__Information given__

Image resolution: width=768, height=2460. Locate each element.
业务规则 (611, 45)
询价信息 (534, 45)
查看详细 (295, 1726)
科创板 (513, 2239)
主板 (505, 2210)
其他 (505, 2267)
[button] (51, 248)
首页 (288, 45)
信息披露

__Task item__
Extract each line of the material exactly as it stands.

__Task response__
Image resolution: width=768, height=2460. Locate each element.
业务规则 (611, 45)
询价信息 (534, 45)
查看详细 (295, 1726)
科创板 (513, 2239)
主板 (505, 2210)
其他 (505, 2267)
[button] (51, 248)
首页 (288, 45)
信息披露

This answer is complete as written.